Study material START

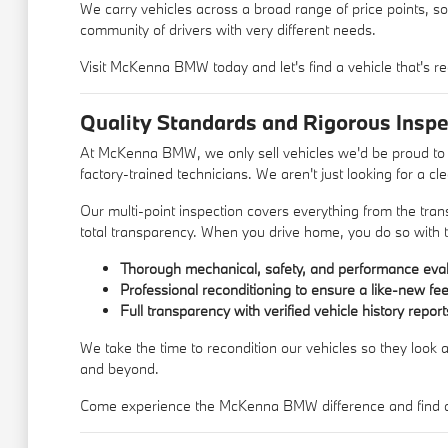
We carry vehicles across a broad range of price points, so
community of drivers with very different needs.
Visit McKenna BMW today and let's find a vehicle that's re
Quality Standards and Rigorous Inspe
At McKenna BMW, we only sell vehicles we'd be proud to d
factory-trained technicians. We aren't just looking for a c
Our multi-point inspection covers everything from the trans
total transparency. When you drive home, you do so with t
Thorough mechanical, safety, and performance eval
Professional reconditioning to ensure a like-new fee
Full transparency with verified vehicle history report
We take the time to recondition our vehicles so they look a
and beyond.
Come experience the McKenna BMW difference and find a u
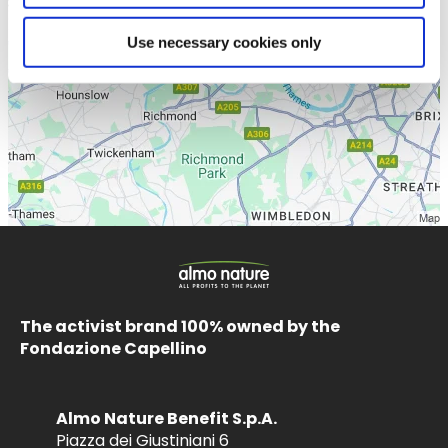
Use necessary cookies only
The activist brand 100% owned by the
Fondazione Capellino
Almo Nature Benefit S.p.A.
Piazza dei Giustiniani 6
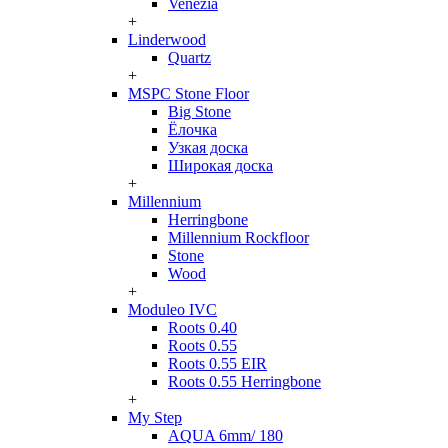
Venezia
+
Linderwood
Quartz
+
MSPC Stone Floor
Big Stone
Ёлочка
Узкая доска
Широкая доска
+
Millennium
Herringbone
Millennium Rockfloor
Stone
Wood
+
Moduleo IVC
Roots 0.40
Roots 0.55
Roots 0.55 EIR
Roots 0.55 Herringbone
+
My Step
AQUA 6mm/ 180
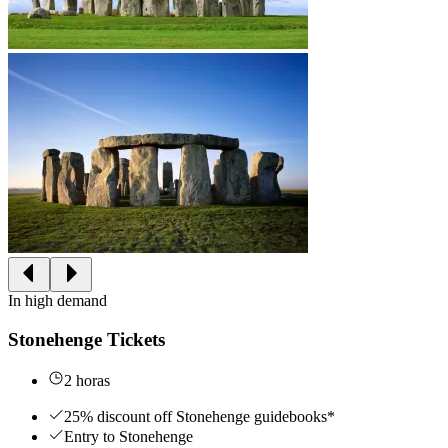
In high demand
Stonehenge Tickets
2 horas
25% discount off Stonehenge guidebooks*
Entry to Stonehenge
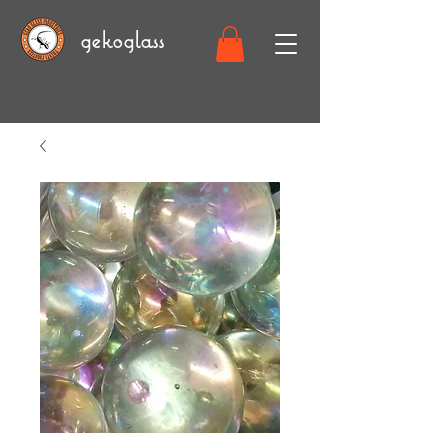
gekoglass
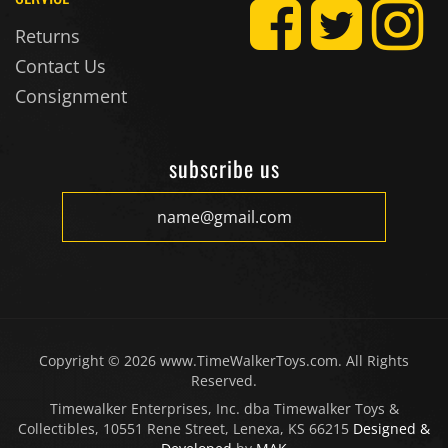
Returns
Contact Us
Consignment
subscribe us
Copyright ©
2026
www.TimeWalkerToys.com. All Rights
Reserved.
Timewalker Enterprises, Inc. dba Timewalker Toys &
Collectibles, 10551 Rene Street, Lenexa, KS 66215
Designed &
Developed
by
MAK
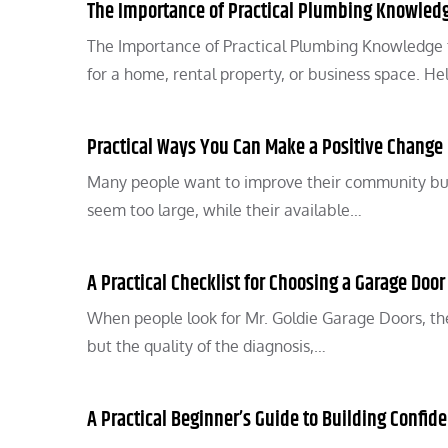
The Importance of Practical Plumbing Knowled
The Importance of Practical Plumbing Knowledge 
for a home, rental property, or business space. He
Practical Ways You Can Make a Positive Chang
Many people want to improve their community but
seem too large, while their available…
A Practical Checklist for Choosing a Garage Door
When people look for Mr. Goldie Garage Doors, the
but the quality of the diagnosis,…
A Practical Beginner’s Guide to Building Confid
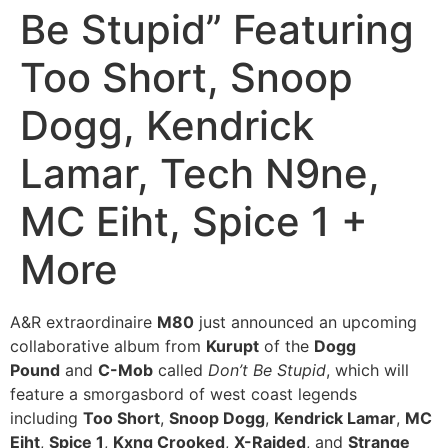
Be Stupid” Featuring
Too Short, Snoop
Dogg, Kendrick
Lamar, Tech N9ne,
MC Eiht, Spice 1 +
More
A&R extraordinaire
M80
just announced an upcoming
collaborative album from
Kurupt
of the
Dogg
Pound
and
C-Mob
called
Don’t Be Stupid
, which will
feature a smorgasbord of west coast legends
including
Too Short
,
Snoop Dogg
,
Kendrick Lamar
,
MC
Eiht
,
Spice 1
,
Kxng Crooked
,
X-Raided
, and
Strange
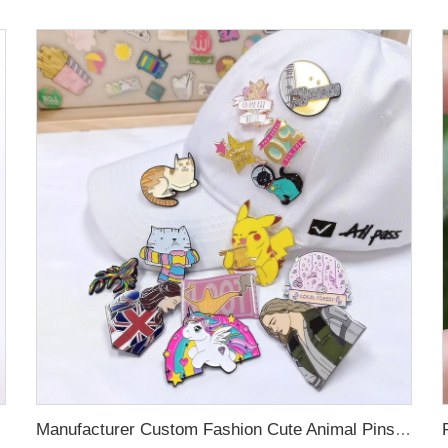
oration
Manufacturer Custom Fashion Cute Animal Pins Metal Logo Badges Brooch Glitter Epoxy Hard Soft Enamel Pins for Important Days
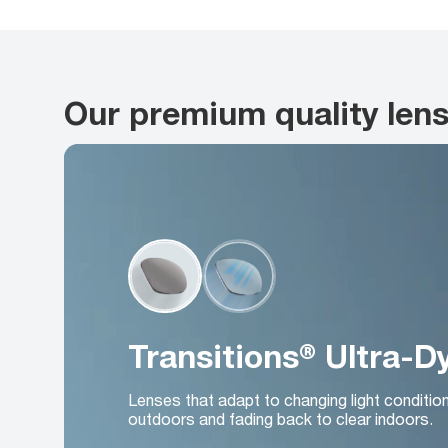
Our premium quality len
Transitions® Ultra-
Lenses that adapt to changing light conditio
outdoors and fading back to clear indoors.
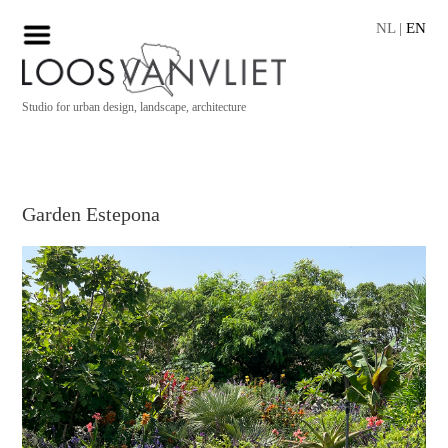
NL
|
EN
Studio for urban design, landscape, architecture
Garden Estepona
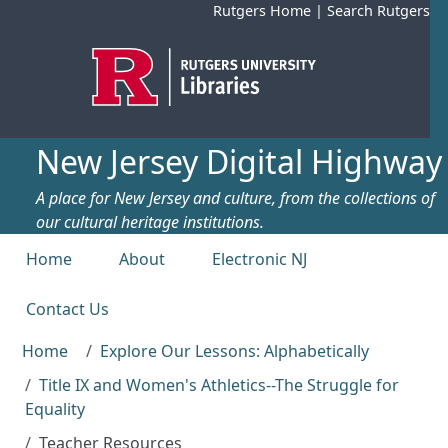
Skip to main content
Rutgers Home
|
Search Rutgers
New Jersey Digital Highway
A place for New Jersey and culture, from the collections of
our cultural heritage institutions.
Top menu
Home
About
Electronic NJ
Contact Us
Home
Explore Our Lessons: Alphabetically
Title IX and Women's Athletics--The Struggle for
Equality
Teacher Resources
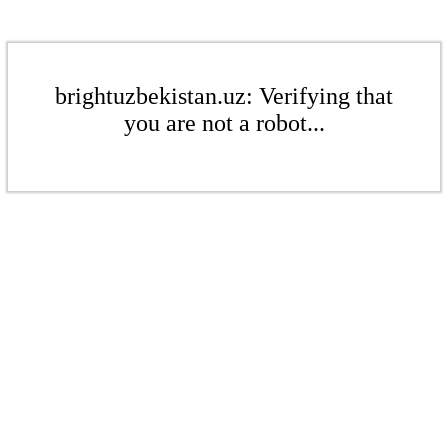
brightuzbekistan.uz: Verifying that
you are not a robot...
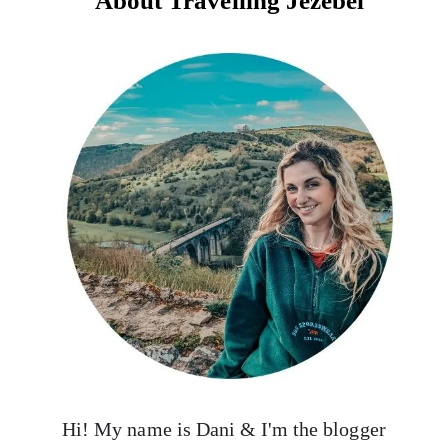
About Travelling Jezebel
Hi! My name is Dani & I'm the blogger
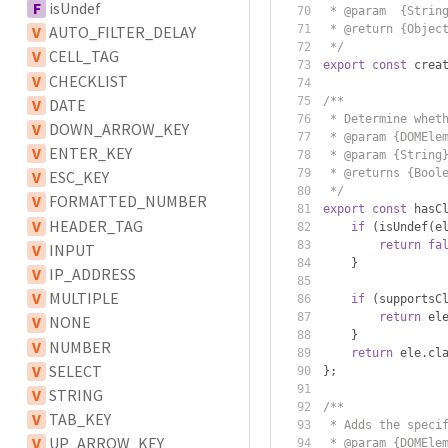
F
isUndef
 * @param  {Strin
 * @return {Objec
V
AUTO_FILTER_DELAY
 */
V
CELL_TAG
export
const
 crea
V
CHECKLIST
/**
V
DATE
 * Determine whet
V
DOWN_ARROW_KEY
 * @param {DOMEle
V
ENTER_KEY
 * @param {String
 * @returns {Bool
V
ESC_KEY
 */
V
FORMATTED_NUMBER
export
const
 hasC
V
HEADER_TAG
if
(
isUndef
(
e
return
fa
V
INPUT
}
V
IP_ADDRESS
V
MULTIPLE
if
(
supportsC
return
 el
V
NONE
}
V
NUMBER
return
 ele
.
cl
V
SELECT
};
V
STRING
/**
V
TAB_KEY
 * Adds the speci
V
UP_ARROW_KEY
 * @param {DOMEle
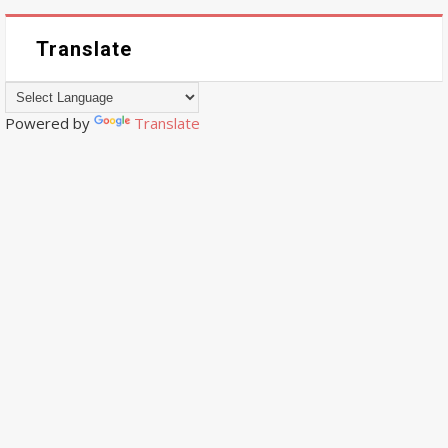
Translate
Powered by
Translate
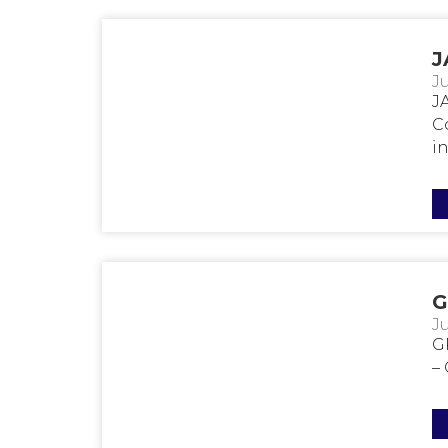
J
Ju
J
Co
in
G
Ju
G
–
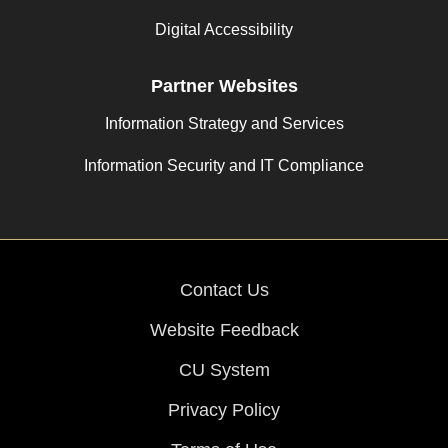
Digital Accessibility
Partner Websites
Information Strategy and Services
Information Security and IT Compliance
Contact Us
Website Feedback
CU System
Privacy Policy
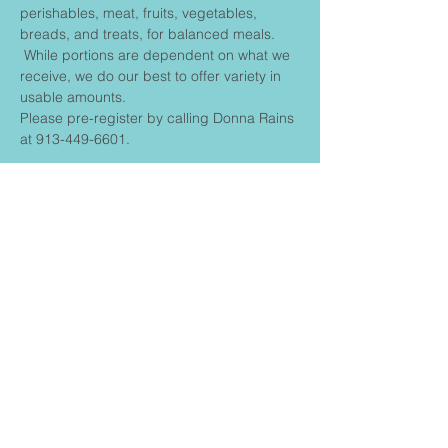
perishables, meat, fruits, vegetables, 
breads, and treats, for balanced meals. 
 While portions are dependent on what we 
receive, we do our best to offer variety in 
usable amounts.
Please pre-register by calling Donna Rains 
at 913-449-6601.
Share This
Event
FIRST BAPTIST CHURCH
CONNECT
Contact us:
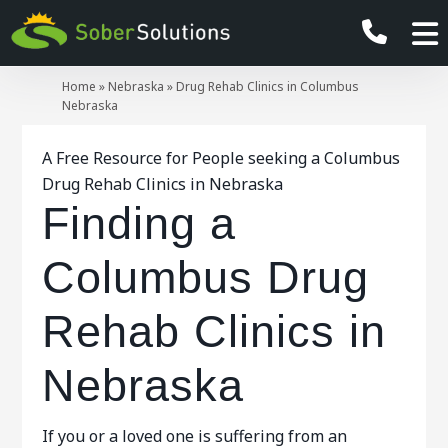
Home
»
Nebraska
»
Drug Rehab Clinics in Columbus
Nebraska
A Free Resource for People seeking a Columbus
Drug Rehab Clinics in Nebraska
Finding a
Columbus Drug
Rehab Clinics in
Nebraska
If you or a loved one is suffering from an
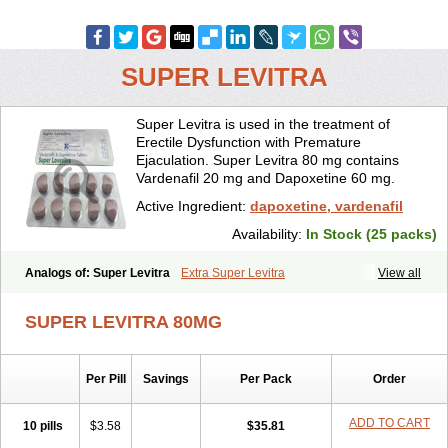
SUPER LEVITRA
Super Levitra is used in the treatment of
Erectile Dysfunction with Premature
Ejaculation. Super Levitra 80 mg contains
Vardenafil 20 mg and Dapoxetine 60 mg.
Active Ingredient:
dapoxetine, vardenafil
Availability:
In Stock (25 packs)
Analogs of: Super Levitra
Extra Super Levitra
View all
SUPER LEVITRA 80MG
Per Pill
Savings
Per Pack
Order
ADD TO CART
10 pills
$3.58
$35.81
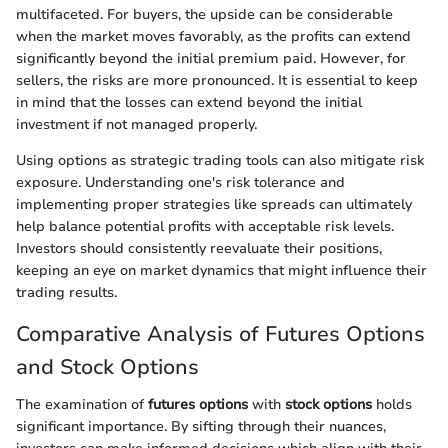
multifaceted. For buyers, the upside can be considerable
when the market moves favorably, as the profits can extend
significantly beyond the initial premium paid. However, for
sellers, the risks are more pronounced. It is essential to keep
in mind that the losses can extend beyond the initial
investment if not managed properly.
Using options as strategic trading tools can also mitigate risk
exposure. Understanding one's risk tolerance and
implementing proper strategies like spreads can ultimately
help balance potential profits with acceptable risk levels.
Investors should consistently reevaluate their positions,
keeping an eye on market dynamics that might influence their
trading results.
Comparative Analysis of Futures Options
and Stock Options
The examination of
futures options
with
stock options
holds
significant importance. By sifting through their nuances,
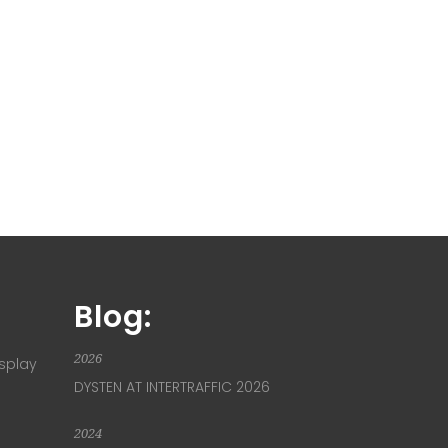
Blog:
2026
isplay
DYSTEN AT INTERTRAFFIC 2026
2024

Study material END

Required action:
In the entries above, find each line with "Herringbone" and list it.

Completed task:
Herringbone
Roots 0.55 Herringbone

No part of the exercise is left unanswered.